Service dogs and other types of service animals are a wonderful thing to have for those who struggle with real-life disabilities and need help from their trained furry companion. However, it’s become a very new and trendy thing to slap a vest and fake ID on your pet and call them a ‘service dog’ or ’emotional support animal’ to get them on the plane.
Many people do this so they don’t have to put their animal in the cargo bay area where many dogs have actually lost their lives or have come very close. By making their pet a ‘service animal’ their pet can sit up in the seat with them and everyone’s happy. But it turns out, not everyone is so thrilled with this idea.
It’s even gone as far as emotional support peacocks and emotional support turkeys. It’s pretty wild to think about but it has actually happened. We love animals as much as the next guy, but that seems pretty far-fetched to be an ’emotional support animal.’
Let’s also not forget that emotional support animals and service animals are NOT the same things. According to The Cheat Sheet, “Emotional support dogs don’t need any specific training, nor does the owner need to have a disability. More importantly, these types of dogs are not covered under the same ADA rules and regulations that service dogs are.”

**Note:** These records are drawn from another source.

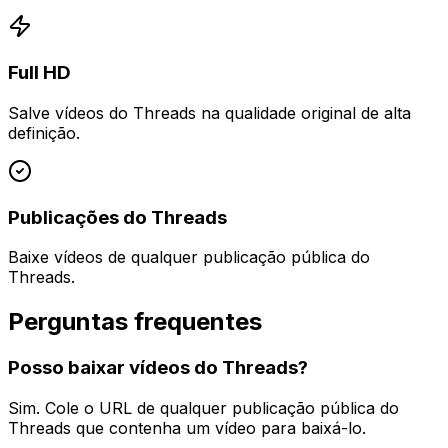
Full HD
Salve vídeos do Threads na qualidade original de alta
definição.
Publicações do Threads
Baixe vídeos de qualquer publicação pública do
Threads.
Perguntas frequentes
Posso baixar vídeos do Threads?
Sim. Cole o URL de qualquer publicação pública do
Threads que contenha um vídeo para baixá-lo.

This means if you’re passing your pet off as a service dog when they’re actually not, you put the entire service dog problem at risk. This means tighter rules and regulations, which is where a new law comes in.
Hawaii Senator Russell Ruderman proposed a new bill called bill 2461. The law states that anyone found passing off their pets as valid service animals when they’re actually not will be fined up to $500.
Here’s the catch when it comes to valid service animals. There’s no official registry for service animals, and technically, they aren’t even required to wear vests or an ID when with their owners at all! So, with this being a real-life issue, Senator Ruderman is aware of the difficulties that they might encounter having this law enforced, but he is still determined. “I’m very happy it passed. I understand some people may have concerns about it because it’s going to be difficult to enforce, but there are 20 other states that have it. Having a law is important,” he says.
While the disability community has shared an outpouring of support and agreement with the new law, it has had some pushback from other politicians such as state governor David Ige. Ige believes that there are issues with the fines in addition to how much authorities can ask disabled individuals under the rules and regulations of the ADA.
“None of the county police departments submitted testimony. However, it appears they would be the primary agencies responsible for enforcement. It may be difficult to prove in court by a clear and convincing standard that a person knowingly misrepresented an animal as a service animal. However, it is worth noting that similar legislation is present in at least 15 other states,” says Ige.
The Executive Director of Hawaii Fi-Do Service Dogs, Jim Kennedy, says that the new law, while presenting difficulties, is still major progress in the importance and validation of real service animals.
“The real work begins now that the bill becomes law. A lot of education needs to be carried out before its effective date of Jan. 1, 2019. We at Hawaii Fi-Do intend to help wherever we can. All of us need to join together to help educate our citizens about what a service dog is,” he says. Additionally, he adds that “Almost all dogs provide emotional support and calm us down. But that alone does not qualify a pet as a ‘service dog.’ It is important to understand and respect what the Americans with Disabilities Act (ADA) intended when it allowed legitimate service dogs to assist those with real disabilities.”